Anela und Lyra guckten sich an und bewunderten Flora: „Wow, was bist du nur für eine Kämpferin!“ Flora nickte: „Ja, das sagt meine Pflegemama auch immer – sie meint, wenn ich nicht so einen starken selbstbewussten Charakter hätte und so eine Kämpferin wäre, hätte ich nicht überlebt. Und, natürlich verdanke ich Ana sehr viel, sie hat Svenja und mich damals aus der Perrera gerettet.
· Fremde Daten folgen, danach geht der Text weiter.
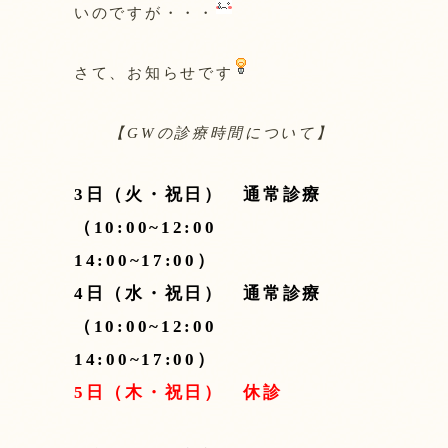
いのですが・・・
さて、お知らせです
【GWの診療時間について】
3日（火・祝日） 通常診療
（10:00~12:00
14:00~17:00）
4日（水・祝日） 通常診療
（10:00~12:00
14:00~17:00）
5日（木・祝日） 休診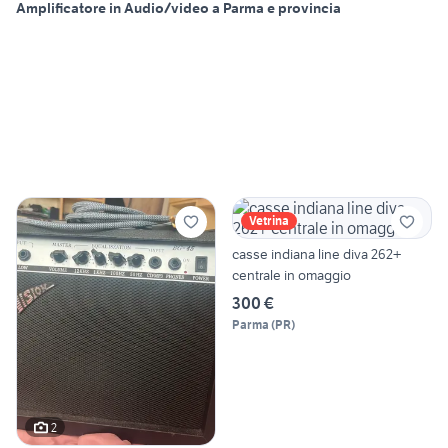
Amplificatore in Audio/video a Parma e provincia
Vetrina
casse indiana line diva 262+
centrale in omaggio
300 €
Parma
(
PR
)
2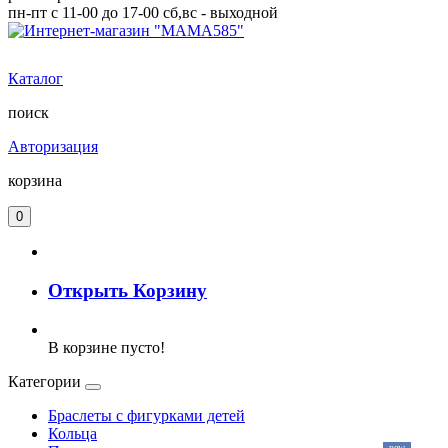
пн-пт с 11-00 до 17-00 сб,вс - выходной
Каталог
поиск
Авторизация
корзина
0
Открыть Корзину
В корзине пусто!
Категории
Браслеты с фигурками детей
Кольца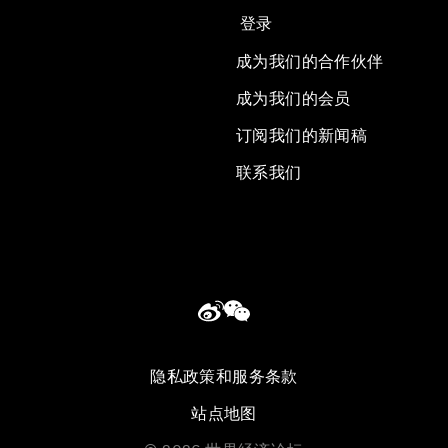
登录
成为我们的合作伙伴
成为我们的会员
订阅我们的新闻稿
联系我们
隐私政策和服务条款
站点地图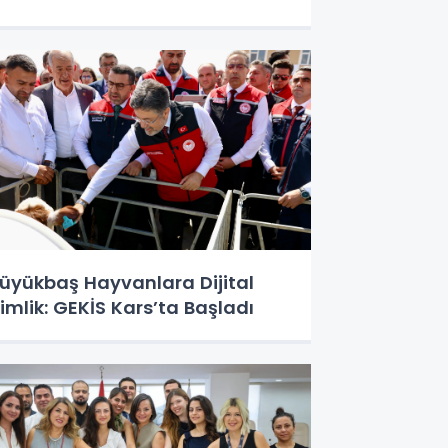
üyükbaş Hayvanlara Dijital
imlik: GEKİS Kars’ta Başladı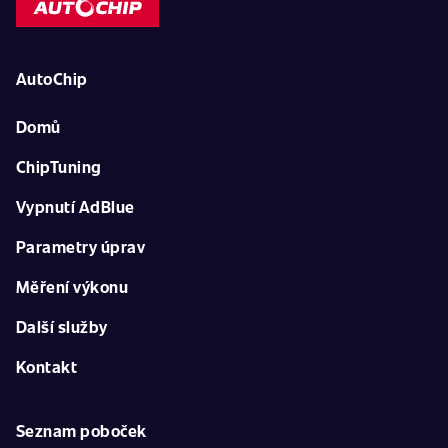
AutoChip
Domů
ChipTuning
Vypnutí AdBlue
Parametry úprav
Měření výkonu
Další služby
Kontakt
Seznam poboček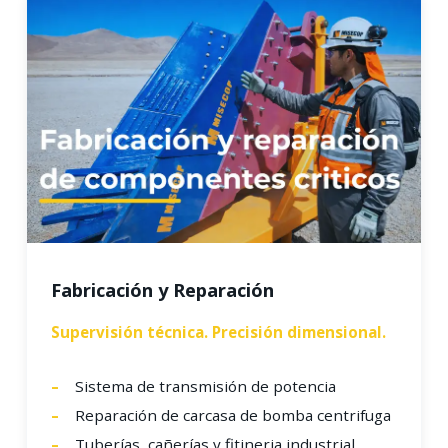
Fabricación y Reparación
Supervisión técnica. Precisión dimensional.
Sistema de transmisión de potencia
Reparación de carcasa de bomba centrifuga
Tuberías, cañerías y fitineria industrial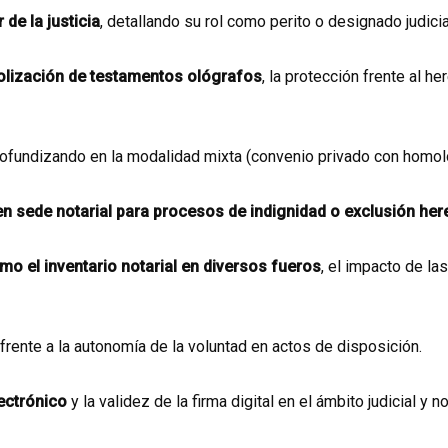
 de la justicia
, detallando su rol como perito o designado judici
ocolización de testamentos ológrafos
, la protección frente al h
rofundizando en la modalidad mixta (convenio privado con homologa
 en sede notarial para procesos de indignidad o exclusión here
mo el inventario notarial en diversos fueros
, el impacto de la
frente a la autonomía de la voluntad en actos de disposición.
lectrónico
y la validez de la firma digital en el ámbito judicial y not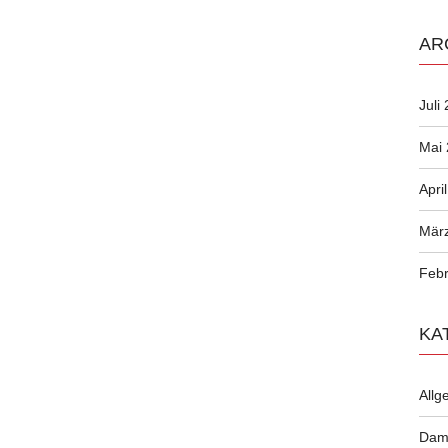
AR
Juli
Mai
Apri
Mär
Febr
KA
Allg
Dam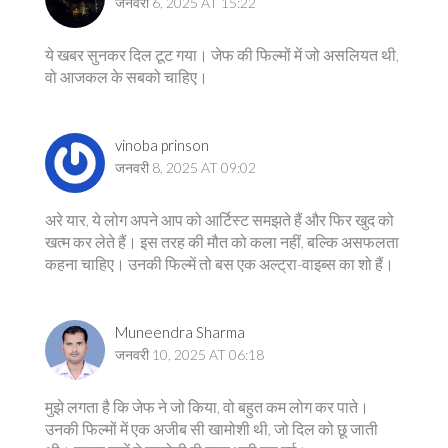
जनवरी 6, 2025 AT 15:22
ये खबर सुनकर दिल टूट गया। जेफ की फिल्मों में जो असलियत थी,
वो आजकल के सबको चाहिए।
vinoba prinson
जनवरी 8, 2025 AT 09:02
अरे यार, ये लोग अपने आप को आर्टिस्ट समझते हैं और फिर खुद को
खत्म कर लेते हैं। इस तरह की मौत को कला नहीं, बल्कि असफलता
कहना चाहिए। उनकी फिल्में तो बस एक अल्ट्रा-वाइब्स का शो हैं।
Muneendra Sharma
जनवरी 10, 2025 AT 06:18
मुझे लगता है कि जेफ ने जो किया, वो बहुत कम लोग कर पाते।
उनकी फिल्मों में एक अजीब सी खामोशी थी, जो दिल को छू जाती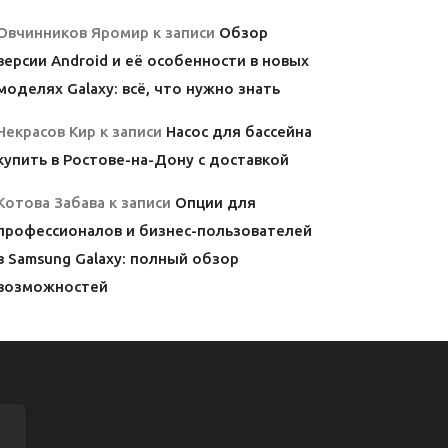
Овчинников Яромир
к записи
Обзор
версии Android и её особенности в новых
моделях Galaxy: всё, что нужно знать
Некрасов Кир
к записи
Насос для бассейна
купить в Ростове-на-Дону с доставкой
Котова Забава
к записи
Опции для
профессионалов и бизнес-пользователей
в Samsung Galaxy: полный обзор
возможностей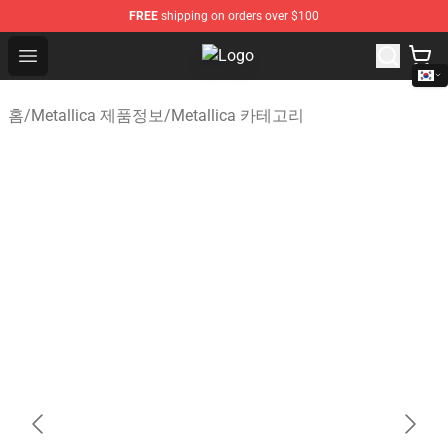
FREE
shipping on orders over $100
Open menu
Metallica Store - Official Metallic
홈
/
Metallica 제품정보
/
Metallica 카테고리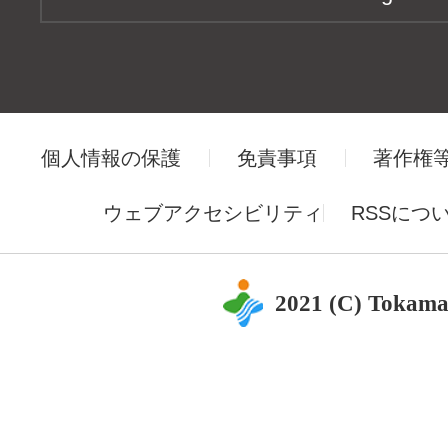
個人情報の保護
免責事項
著作権
ウェブアクセシビリティ
RSSにつ
2021 (C) Tokama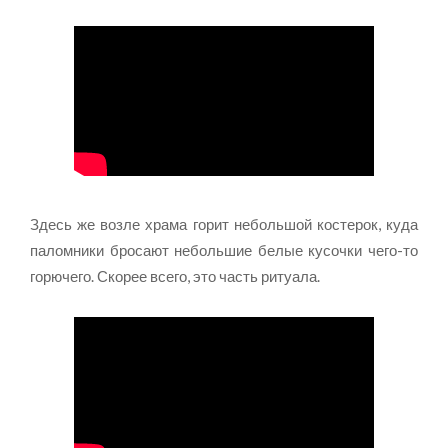
Здесь же возле храма горит небольшой костерок, куда
паломники бросают небольшие белые кусочки чего-то
горючего. Скорее всего, это часть ритуала.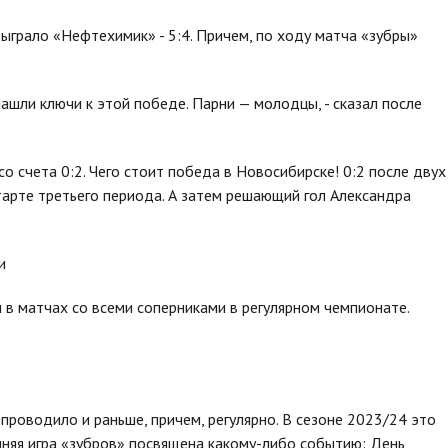
ыграло «Нефтехимик» - 5:4. Причем, по ходу матча «зубры»
нашли ключи к этой победе. Парни — молодцы, - сказал после
о счета 0:2. Чего стоит победа в Новосибирске! 0:2 после двух
тарте третьего периода. А затем решающий гол Александра
и
 в матчах со всеми соперниками в регулярном чемпионате.
роводило и раньше, причем, регулярно. В сезоне 2023/24 это
няя игра «зубров» посвящена какому-либо событию: День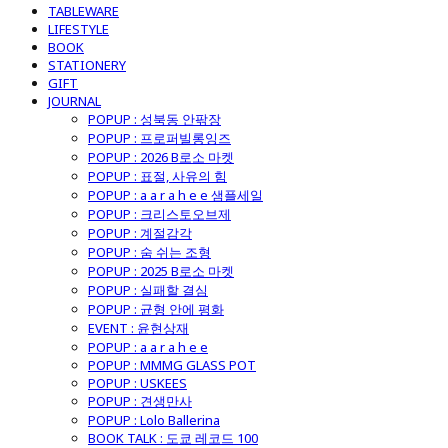
TABLEWARE
LIFESTYLE
BOOK
STATIONERY
GIFT
JOURNAL
POPUP : 성북동 안팎장
POPUP : 프로퍼빌롱잉즈
POPUP : 2026 B로소 마켓
POPUP : 표절, 사유의 힘
POPUP : a a r a h e e 샘플세일
POPUP : 크리스토오브제
POPUP : 계절감각
POPUP : 숨 쉬는 조형
POPUP : 2025 B로소 마켓
POPUP : 실패할 결심
POPUP : 균형 안에 평화
EVENT : 윤현상재
POPUP : a a r a h e e
POPUP : MMMG GLASS POT
POPUP : USKEES
POPUP : 견생만사
POPUP : Lolo Ballerina
BOOK TALK : 도쿄 레코드 100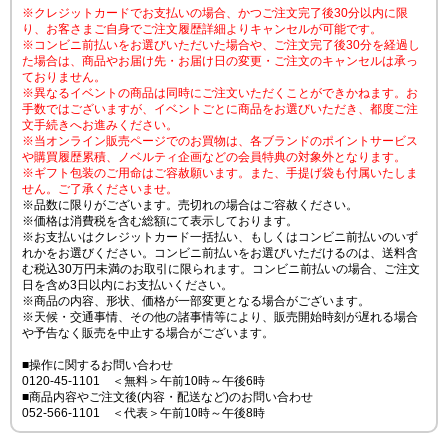
※クレジットカードでお支払いの場合、かつご注文完了後30分以内に限
り、お客さまご自身でご注文履歴詳細よりキャンセルが可能です。
※コンビニ前払いをお選びいただいた場合や、ご注文完了後30分を経過し
た場合は、商品やお届け先・お届け日の変更・ご注文のキャンセルは承っ
ておりません。
※異なるイベントの商品は同時にご注文いただくことができかねます。お
手数ではございますが、イベントごとに商品をお選びいただき、都度ご注
文手続きへお進みください。
※当オンライン販売ページでのお買物は、各ブランドのポイントサービス
や購買履歴累積、ノベルティ企画などの会員特典の対象外となります。
※ギフト包装のご用命はご容赦願います。また、手提げ袋も付属いたしま
せん。ご了承くださいませ。
※品数に限りがございます。売切れの場合はご容赦ください。
※価格は消費税を含む総額にて表示しております。
※お支払いはクレジットカード一括払い、もしくはコンビニ前払いのいず
れかをお選びください。コンビニ前払いをお選びいただけるのは、送料含
む税込30万円未満のお取引に限られます。コンビニ前払いの場合、ご注文
日を含め3日以内にお支払いください。
※商品の内容、形状、価格が一部変更となる場合がございます。
※天候・交通事情、その他の諸事情等により、販売開始時刻が遅れる場合
や予告なく販売を中止する場合がございます。
■操作に関するお問い合わせ
0120-45-1101 ＜無料＞午前10時～午後6時
■商品内容やご注文後(内容・配送など)のお問い合わせ
052-566-1101 ＜代表＞午前10時～午後8時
Und Ana hat meinen schlimmem Zustand erkannt und dafür gekämpft, dass ich nach Deutschland auf die Pflegestelle reisen kann.

 

Aber, ich weiß eben auch, was ich möchte! Ich möchte gerne eine eigene liebevolle Familie, nur für mich ganz alleine. Mit viel Spielzeug und leckerem Futter – das genieße ich jetzt so, nachdem ich schmerzfrei fressen kann. Und dazu sollte mein Mensch auch sehr viel Zeit für mich haben, ich möchte gerne Zeit mit meinem Menschen verbringen und nachts im Bett schlafen dürfen!“ Lyra schmunzelte: „Flora, du bist wirklich ganz zauberhaft und hast ja auch einige Wünsche. Wir werden deine Geschichte erzählen und hoffen sehr, dass dein Mensch dich möglichst bald findet.“

Flora schnurrte: „Oh ja, das wäre so schön und mein diesjähriges Weihnachtswunder. Letztes Jahr die Ausreise auf eine Pflegestelle und dieses Jahr dann ein eigenes Zuhause. Das wäre so toll!“ Lyra und Anela schwebten zu Flora und drückten ihr einen großen Knutscher auf die Nasenspitze, winkten und riefen: „Frohe Weihnachten, liebe Flora!“ Ehe sie wieder in einem einem rot-grünen Funkenregen verschwanden.



Floras Weihnachtswunsch

In Spanien gibt es nicht so viel Spielzeug wie wir gerne hätten. Klar, Futter geht vor und unsere menschlichen Beschützer müssen immer sehr auf das Geld aufpassen. Daher wünsche ich mir für meine Freunde in Spanien, Spielzeug.